# MIDI Exploration

Inspiration taken from [this tutorial](https://nbviewer.jupyter.org/github/craffel/midi-dataset/blob/master/Tutorial.ipynb).

We use a reduced and cleaned Lakh MIDI dataset [LMD](https://colinraffel.com/projects/lmd/) for this exploration.

It is assumed that these files are extracted in a directory called "clean_midi" in the folder one level above this (../clean_midi).

In [None]:
#!pip install pretty-midi librosa pandas

In [None]:
# Imports
import numpy as np
import matplotlib.pyplot as plt
%matplotlib inline
import pretty_midi
import librosa.display as display
import os
import pandas as pd

# Local path constants
DATA_PATH = '../clean_midi'

In [None]:
song_name = "Head Like a Hole.mid"

pm = pretty_midi.PrettyMIDI(os.path.join(DATA_PATH, "Nine Inch Nails/{}".format(song_name)))

piano_roll = pm.get_piano_roll()

plt.figure(figsize=(10, 6))
display.specshow(piano_roll, y_axis='cqt_note', cmap=plt.cm.hot)
plt.title(song_name)

# Get instrument names from midi

In [None]:
for instrument in pm.instruments:
    print(instrument)

# Get notes for specific instrument

In [None]:
instrument_no = 3

instrument = pm.instruments[instrument_no]
instrument_piano_roll = instrument.get_piano_roll()

cols = ['start', 'end', 'pitch', 'velocity']

note_seq = []
for index, note in enumerate(instrument.notes):
    note_seq.append([note.start, note.end, note.pitch, note.velocity])
    
note_df = pd.DataFrame(note_seq, columns=cols)
note_df.head()

# Or as a numpy array

In [None]:
note_seq_np = np.zeros((len(instrument.notes), 4))
for index, note in enumerate(instrument.notes):
    note_seq_np[index] = [note.start, note.end, note.pitch, note.velocity]

note_seq_np

# Try to encode the notes as variables over discrete timesteps

That means essentially converting the note sequence above to the piano roll we saw earlier.
For this to work we:

1. ~~Subtract the first start time from all the start/end fields.~~
1. ~~(Optional) Find the tempo of the song.~~
1. ~~Split the time steps into 32th notes in the given tempo.
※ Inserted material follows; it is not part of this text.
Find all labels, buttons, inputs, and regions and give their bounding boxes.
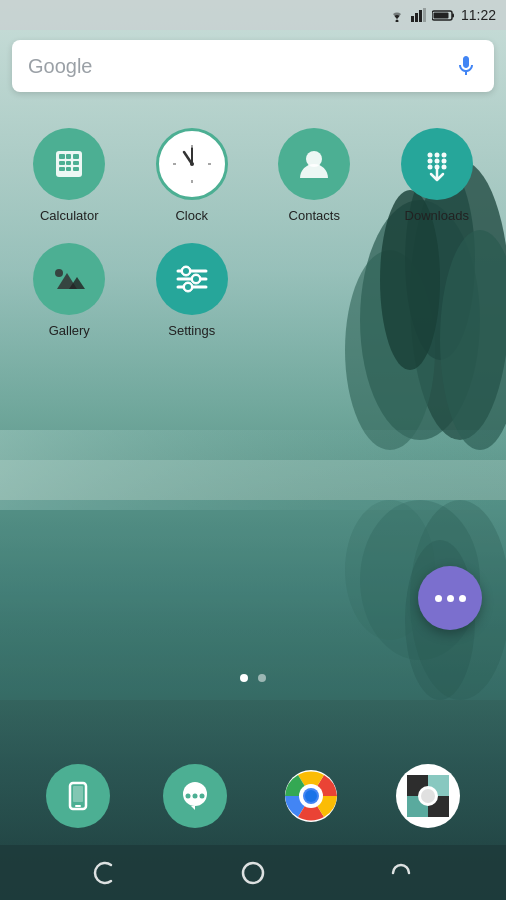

If no tempo, split it to a static X steps/second.~~
1. Encode the note pitches across as dummies denoting whether the pitch is playing at a given timestep or not.
1. ~~Remove the start/end from the data (we don't need this information, it needs to be stored in the sequence).~~
1. (Optional) Do we need note.velocity? What does this mean to us?
1. Should we split this into 2-bar melody pieces?


In [None]:
columns = [pretty_midi.note_number_to_name(n) for n in range(0,128)]
def encode_dummies(instrument):
    """ Gonna cheat a little bit by transposing the instrument piano roll. 
        However, that leaves us with a lot of blank space. 
    """
    return pd.DataFrame(instrument.get_piano_roll().T, columns=columns)

encoded = encode_dummies(instrument)

plt.figure(figsize=(10, 3))
display.specshow(encoded.T.values, y_axis='cqt_note', cmap=plt.cm.hot)
plt.title(song_name)
encoded.plot(legend=False) 

# What's the numbers on the y axis? Is this the velocity? Can maybe ignore this and code it as 1's
encoded.head()

# Let's try to forward this to where the action happens

In [None]:
def trim_blanks(df):
    nonzero = df.apply(lambda s: s != 0)
    first_nonzero = df[nonzero].apply(pd.Series.first_valid_index).min()
    return df.iloc[int(first_nonzero):]
    
trimmed = trim_blanks(encoded)
plt.figure(figsize=(10, 3))
display.specshow(trimmed.T.values, y_axis='cqt_note', cmap=plt.cm.hot)
plt.title(song_name)

trimmed.head()

# For inspection's sake, let's drop all columns that are all 0

I want to take a closer look at the values

In [None]:
trimmed = trimmed.loc[:, (trimmed != 0).any(axis=0)]
trimmed.head()

# Note Velocity

It seems like the piano roll is encoded using note velocity for each step.
We should be able to simplify the scores by just [replacing it with a fixed number](http://electronicmusic.wikia.com/wiki/Velocity) that shows up nicely on the visualized output.

It might have the effect of the music generated sounding more "robotic", but will simplify the problem a lot.

Alternatively, we can consider scaling it between 0 and 1.

# Something about reconstructing a midi from an instrument in transposed piano roll form

Let's try to figure out how to do this...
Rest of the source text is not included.